During that walk so many things were bouncing around in my head. “That was so entertaining!” My brain was yelling at all the critics who had bashed the movie. What did they expect? A moving piece of cinema that rocks the very foundation of our society? Or maybe they were hoping for something showing that the world may have gone off kilter but it would right itself soon enough. Ok, what about the concept of a PIRATE movie did these people not understand? I didn’t go to this movie to be challenged, I came to be entertained. Pirates achieved that goal in stellar form. It was not about this movie meeting me where I was in my life, it was about pirates (although not as cool as ninjas) still being really cool and able to entertain, love, betray, and pilfer without too much alienation. I do not know what these critics were expecting, but I think they might be spending too much time at the movies (yes, there is such a thing) and not enough time on their personal lives. This could be causing them to try to have movies double as fulfillment in their lives and also their livelihood. You’re bound to be dissatisfied when you’re trying to live vicariously through movies.
The movie has amazing special effects. One thing I would really like to congratulate the movie on was the ability to use jokes from the first movie, but not to a point of exhaustion. Otherwise, I do not know what else to say about this other than, “It's entertaining.” Some movies are made to change our lives. Others are made to show what we need to change. However, some are made to remove us from reality for a bit of relaxation. The night that I saw this movie, I was definitely in need of the latter. I don’t care what the critics say. I liked it!
I ran through several different ratings in my head trying to figure out what would be the right one for this movie. I came up with a set of requirements that the movie had to meet, and I would rate it accordingly to how it met my expectations: 1) Was it worth the money I spent to see this movie? Definitely. Therefore, the movie already starts at a ten, since that’s the amount that I spent. 2) Did I have any need to hurt the directors or producers of this movie? (note: I have sometimes felt like that when I have seen a sequel that they totally ruined) No. That brings the movie to a 12. 3) How much did I enjoy this movie? Very much; I didn’t go to see something deep, I went to see some pirates. Good job, movie! Way to stick it to the man! My enjoyment of the movie bumped it up another 4 points. Bringing the total to 16. No matter what, I suggest that you go and see the movie for yourself and see if you enjoy it or if it reminds you of really bad eggs.

Friday, July 28, 2006

Brokeback Mountain

Cowboys and fishing trips and homosexuality, oh my! Considering all the Oscar buzz and controversy surrounding this movie, I was preparing myself for a great movie-going experience, or at least an intense one. Heath Ledger and Jake Gyllenhaal kissing is bound to ruffle a few feathers, and so many people were up in arms about something as masculine as the cowboy lifestyle being crossed with homosexuality. Needless to say, my interest was piqued. Now that I’ve seen the movie, I feel sort of gypped.

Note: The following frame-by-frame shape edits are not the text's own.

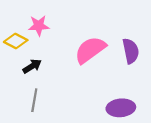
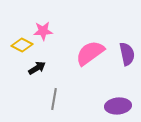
gray line: (34, 100) -> (54, 99), moved

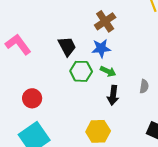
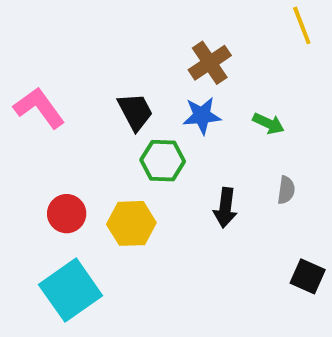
green arrow: (108, 71) -> (268, 123), moved
yellow hexagon: (98, 131) -> (131, 223), moved

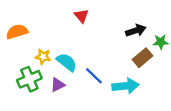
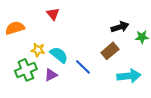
red triangle: (81, 16) -> (53, 14), moved
brown rectangle: (143, 58) -> (110, 51), moved
cyan arrow: (126, 86) -> (129, 76), moved

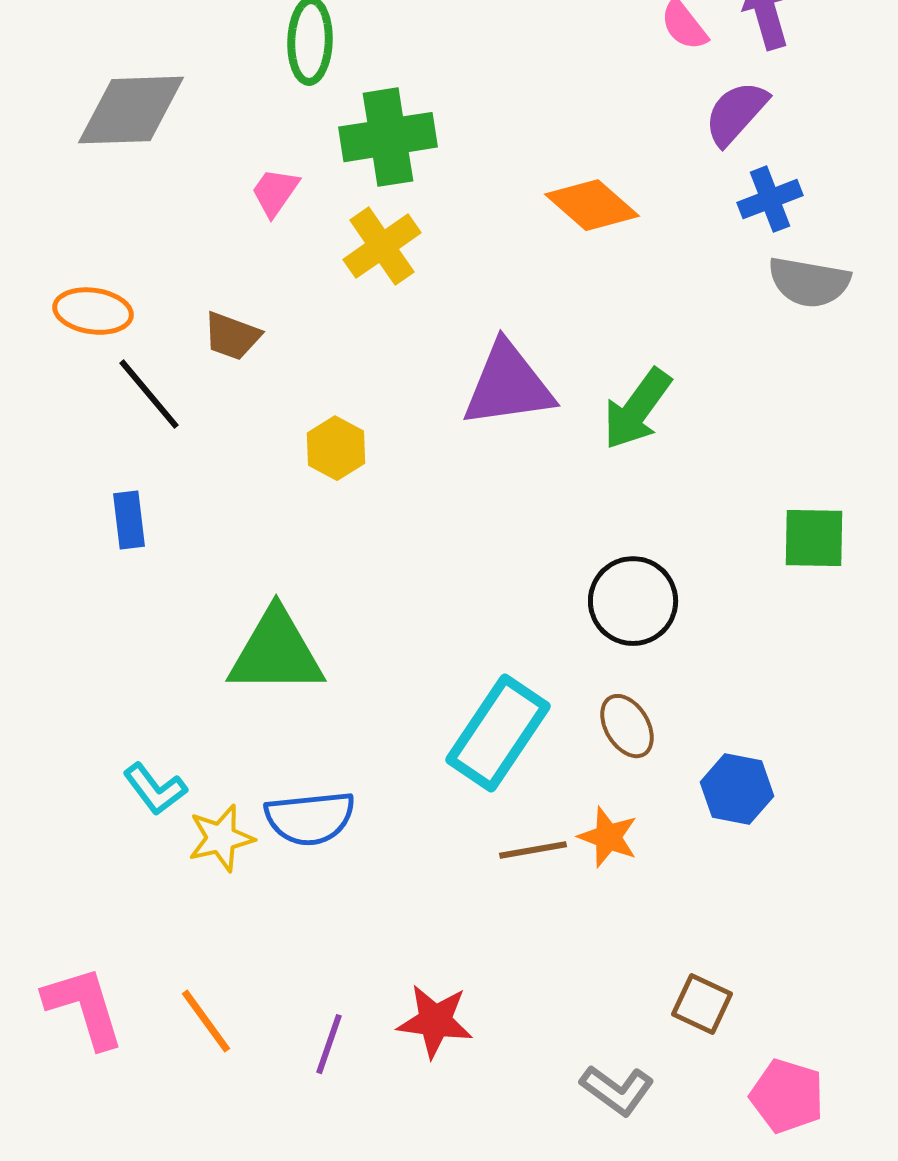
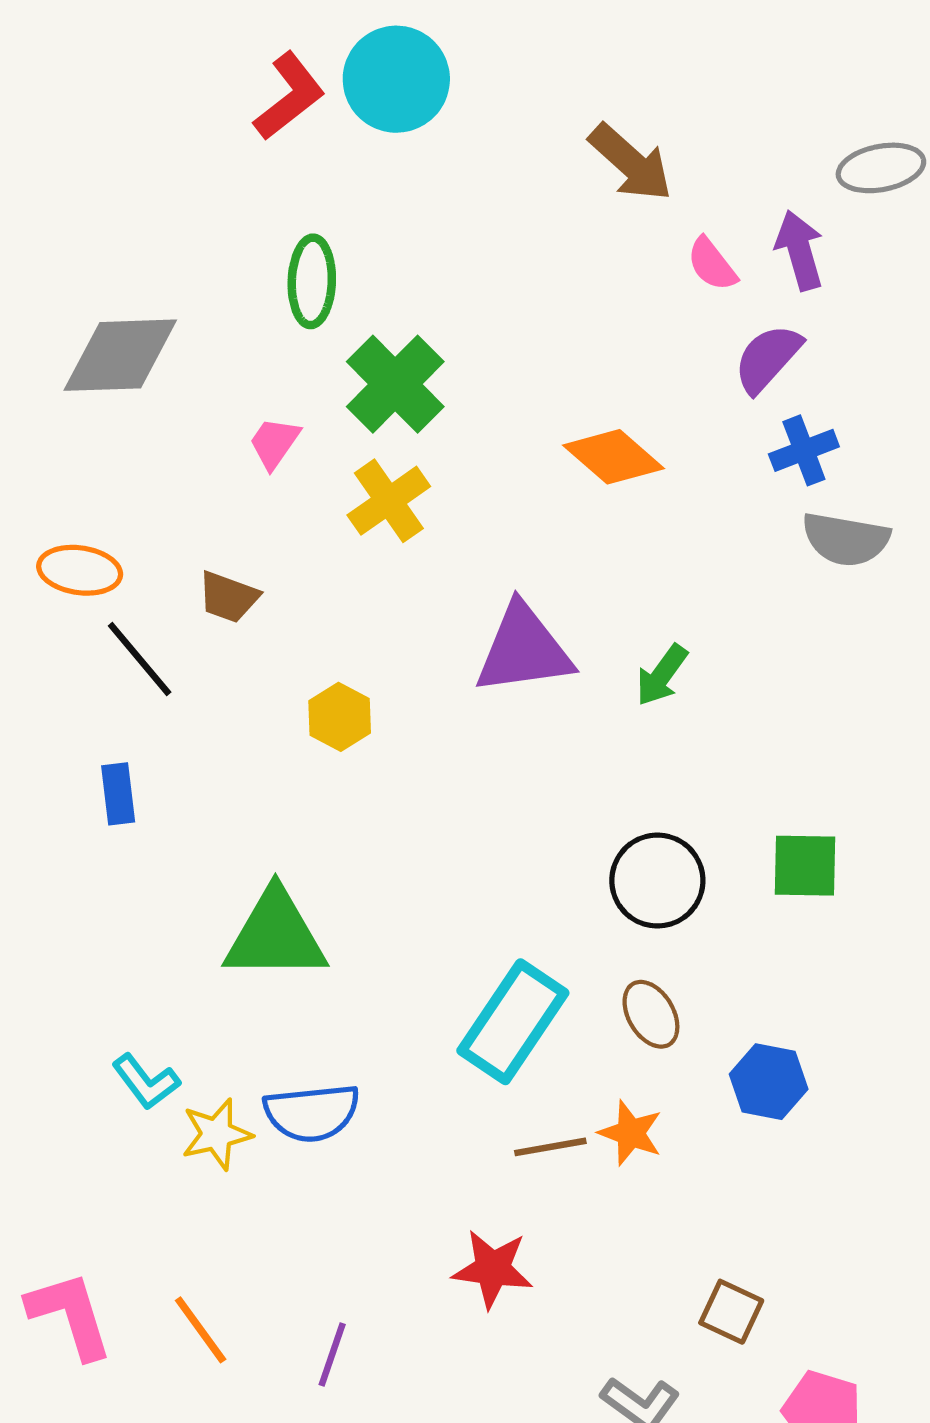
green cross: (388, 137) -> (395, 384), turned -36
green arrow: (637, 409) -> (662, 675), size x0.7
green square: (814, 538) -> (805, 866), moved
red star: (435, 1021) -> (493, 1269), moved

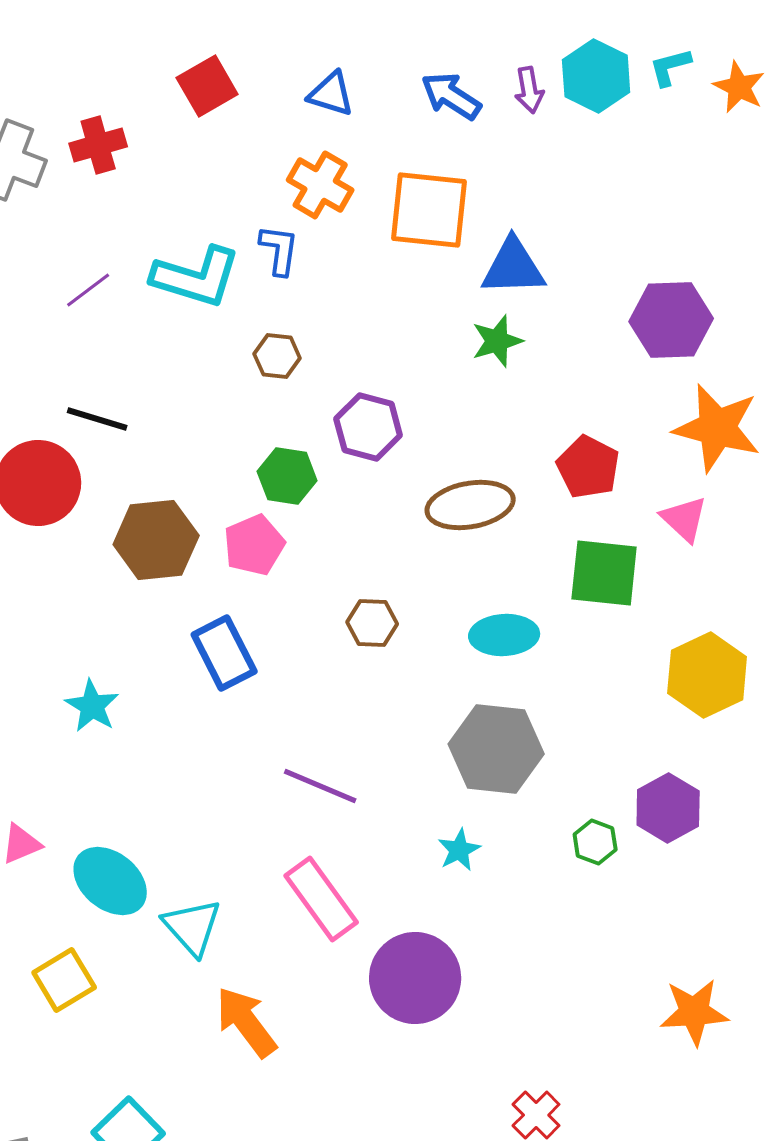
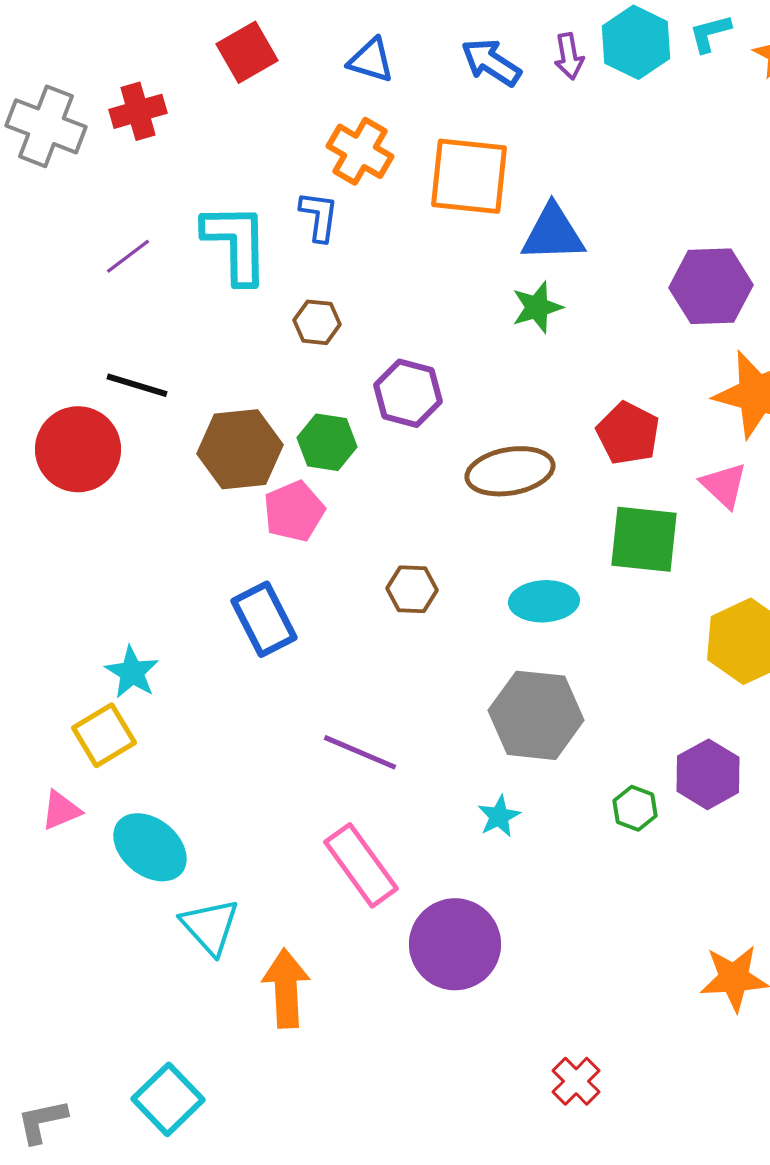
cyan L-shape: (196, 277) -> (236, 243), turned -108
brown hexagon: (156, 540) -> (240, 449), moved
cyan triangle: (192, 927) -> (210, 926), moved
yellow square: (64, 980) -> (104, 735), moved
orange arrow: (246, 1022) -> (286, 988), turned 34

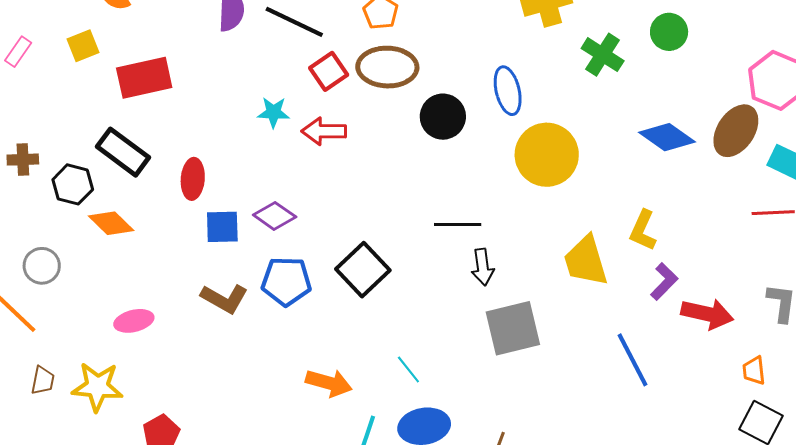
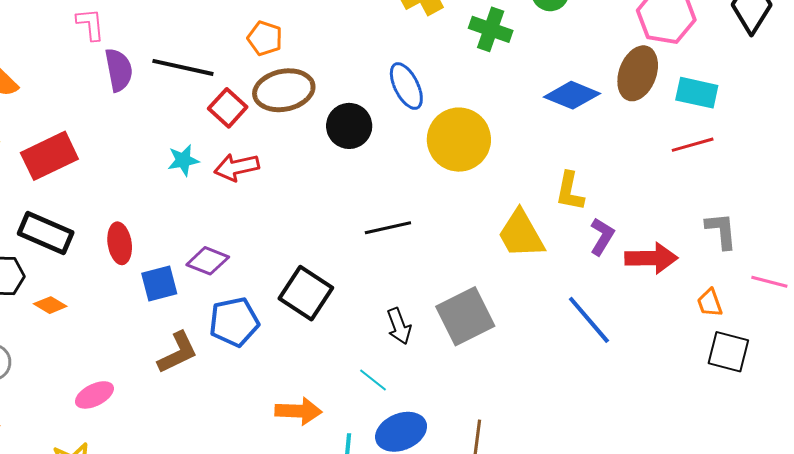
orange diamond: (111, 223) -> (50, 305), size x0.7
black arrow: (483, 267) -> (399, 326), moved
brown L-shape: (224, 298) -> (178, 353), turned -42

The movie didn’t go for shock value, which is good. It didn’t look at a homosexual relationship as something entirely normal, either, which is good, too. But that doesn’t leave it with very much room to go to. It would have been nice, I think, if the director made some sort of comment, even a miniscule one. Instead of making a statement and then letting the audience members make up their own minds, Ang Lee cut off his own tongue before he even got to that point.

The plot of Brokeback Mountain involves Ennis and Jack, two cowboys who find an interesting way to keep warm during cold nights on the prairie. The time period of the story is 1963 and back then, this type of thing was just not done. Even in this day and age, it would be met with acceptance but a few raised eyebrows. As unsettling or unusual as the subject matter is, the movie doesn’t really seem to care. The tone through the entire first act is one of voyeurism, with no energy put forth to make us like, sympathize with, or even understand the characters or their actions. The actions and reactions of the characters (at least in the first part) seem random and inexplicable, and the movie doesn’t even try to explain them. Things happen, and we as the audience feel like intruders, watching events that have nothing to do with us. Not that I’m callous, but why should I care?

It took awhile for the story to introduce a character I could really get behind, but it did with Alma, Michelle Williams’ role. I totally felt for her as she watched her husband have an affair. I get the feeling that I would have had sympathy for Anne Hathaway’s character as well, if she had had more screen time. Jack and Ennis were the two involved in the relationship that was the main focus of the film, but the story I found much more involving was what happened with their respective wives. I wish a movie could have been made from their perspectives. The other supporting performances (Randy Quaid and Linda Cardellini) added great touches, being fully realized characters with very limited screen time.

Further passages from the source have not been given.